The race was going great. A bit hot and sweaty but good conditions. 10 minutes ahead of my sub-9:40 time when I hit Beinn Glas farm, feeling a little odd. I'd passed a few folk I knew near the top of the Loch including Ian B and had mentioned I was feeling a bit off but I was running well. I drank a can of coke and ate something at Beinn Glas then headed off, feeling increasingly rough. A mile out my legs seized up in a double spasm forcing me to clutch them in serious pain.. The spasm lasted for 10 minutes, me unable to move. Salt! SALT! DOH! I b****y forgotten to take any salt pills so far in the race. What a school boy error. My legs eased as I stuffed 3 tablets down with water but they spasmed again for 5 minutes then again for a further 5 minutes. I toyed with giving up but settled myself into just finishing. People overtook me as I went as fast as I could without incurring more cramping spasms. DOH! I came in rather slower than desired at 10:26. Oh well lesson learned. Other than that I had a great time.


Coming over Conic Hill

Grand Union Canal Race (145 miles, May)

My next ultra racing outing was the GUCR at the end of May. This has to be the hardest race in the UK - mentally it is draining and physically the homogeneous flat terrain really batter your calves and feet to bits. I learned a lot from doing it. Or rather DNF'ing at ~94 miles (Leighton Buzzard) despite the best efforts of Drew Sheffield to convince me otherwise (thanks Drew). I struggled with motivation from 6 hours in and knew I'd be running within 0.5 miles of my house at 87 miles into the race. I pushed on beyond this but at ~1am after 94 miles and 19 hours of flat canal running I decided I didn't want to finish enough to do the further 13 odd hours that it would take me to finish. Physically I was fine and could have gone further but mentally I just didn't want to. Why? I've mulled this over lots both during the race and afterwards and have come to 3 conclusions:

(1) I am not interested in running ultras simply for the distance challenge. There have to be mountains or some kind rugged landscape for me to run across. I found canal running just drained my motivation. It was tough.
(2) Don't run a very long, mentally hard race that goes within 0.5 miles of your house. It has to be easier to finish than to simply stop, call your wife and go home to bed.
(3) I got into ultra running to do the UTMB. Now that I've done this race I think my motivation for the very long (100 mile or so) races has waned a bit. I need to refresh my mojo. I just didn't have the necessary desire to complete as I found out.

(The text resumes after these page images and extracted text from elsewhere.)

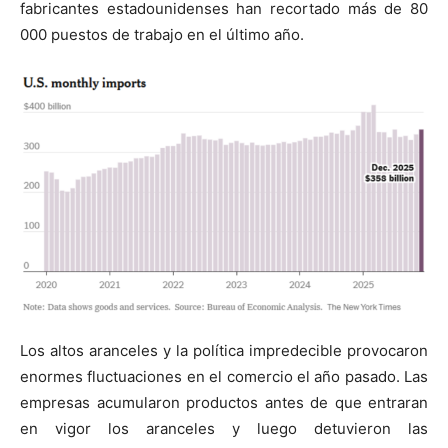
fabricantes estadounidenses han recortado más de 80
000 puestos de trabajo en el último año.
Los altos aranceles y la política impredecible provocaron
enormes fluctuaciones en el comercio el año pasado. Las
empresas acumularon productos antes de que entraran
en vigor los aranceles y luego detuvieron las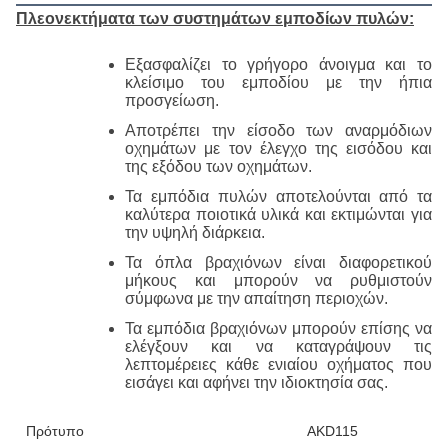
Πλεονεκτήματα των συστημάτων εμποδίων πυλών:
Εξασφαλίζει το γρήγορο άνοιγμα και το
κλείσιμο του εμποδίου με την ήπια
προσγείωση.
Αποτρέπει την είσοδο των αναρμόδιων
οχημάτων με τον έλεγχο της εισόδου και
της εξόδου των οχημάτων.
Τα εμπόδια πυλών αποτελούνται από τα
καλύτερα ποιοτικά υλικά και εκτιμώνται για
την υψηλή διάρκεια.
Τα όπλα βραχιόνων είναι διαφορετικού
μήκους και μπορούν να ρυθμιστούν
σύμφωνα με την απαίτηση περιοχών.
Τα εμπόδια βραχιόνων μπορούν επίσης να
ελέγξουν και να καταγράψουν τις
λεπτομέρειες κάθε ενιαίου οχήματος που
εισάγει και αφήνει την ιδιοκτησία σας.
Πρότυπο
AKD115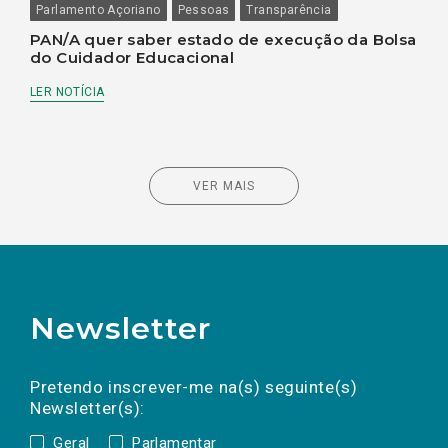
Parlamento Açoriano
Pessoas
Transparência
PAN/A quer saber estado de execução da Bolsa
do Cuidador Educacional
LER NOTÍCIA
VER MAIS
Newsletter
Preencha os campos abaixo para subscrever
Nome
Apelido
E-
mail
a(s) newsletter(s).
Pretendo inscrever-me na(s) seguinte(s)
Newsletter(s):
Geral
Parlamentar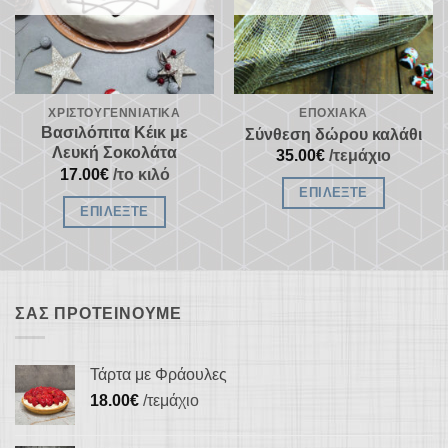
μπορούν
μπορούν
να
να
επιλεγούν
επιλεγούν
στη
στη
σελίδα
ΧΡΙΣΤΟΥΓΕΝΝΙΆΤΙΚΑ
ΕΠΟΧΙΑΚΆ
σελίδα
του
Βασιλόπιτα Κέικ με
Σύνθεση δώρου καλάθι
του
Λευκή Σοκολάτα
προϊόντος
35.00
€
/τεμάχιο
προϊόντος
17.00
€
/το κιλό
ΕΠΙΛΈΞΤΕ
ΕΠΙΛΈΞΤΕ
ΣΑΣ ΠΡΟΤΕΊΝΟΥΜΕ
Τάρτα με Φράουλες
18.00
€
/τεμάχιο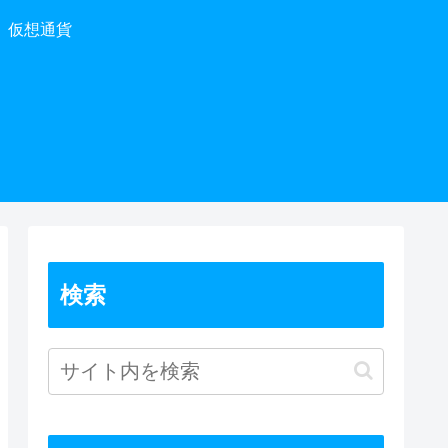
仮想通貨
検索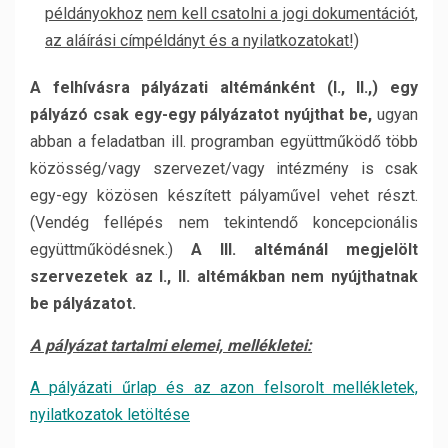
példányokhoz
nem kell csatolni a jogi dokumentációt,
az aláírási címpéldányt és a nyilatkozatokat!)
A felhívásra pályázati altémánként (I., II.,) egy
pályázó csak egy-egy pályázatot nyújthat be,
ugyan
abban a feladatban ill. programban együttműködő több
közösség/vagy szervezet/vagy intézmény is csak
egy-egy közösen készített pályaművel vehet részt.
(Vendég fellépés nem tekintendő koncepcionális
együttműködésnek.)
A III. altémánál megjelölt
szervezetek az I., II. altémákban nem nyújthatnak
be pályázatot.
A pályázat tartalmi elemei, mellékletei:
A pályázati űrlap és az azon felsorolt mellékletek,
nyilatkozatok letöltése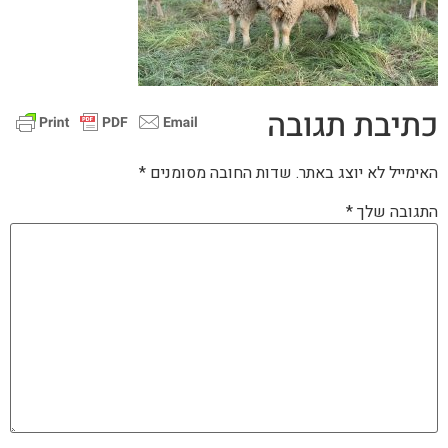
כתיבת תגובה
האימייל לא יוצג באתר.
שדות החובה מסומנים
*
התגובה שלך
*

No regrets though. It's all a learning experience. Maybe I'll come back another year, don't know.


Me somewhere north of Milton Keynes on the GUCR, I think around mile 60

France

I've been on holiday in France camping with our daughter near Marennes, just south of La Rochelle. It was great. She stayed up late and we all went to bed together in the same tent. Given that she sleeps for 10-12 hours a night we ended up with more sleep than we've had since she was born. I'd do it again at a drop of a hat.



Australia

And our big news is that we are emigrating as a family to Australia, to Brisbane more specifically. It wasn't on our plan but Kirstin's folks need some support so we've moved quickly and I've got a good job sorted out (at http://www.watercentre.org/). We're waiting for my visa to come through ad our house to sell but it looks like the start of November will be our leaving date. I'll be sad to leave the UK ultra running scene behind but there's a decent enough ultra and trail running scene in Queensland and northern New South Wales so I'll be OK. Thinking of taking up triathlon for a bit to spice things up as well ... :-)

If any Family members find themselves in that bit of the world then make sure you give me a shout.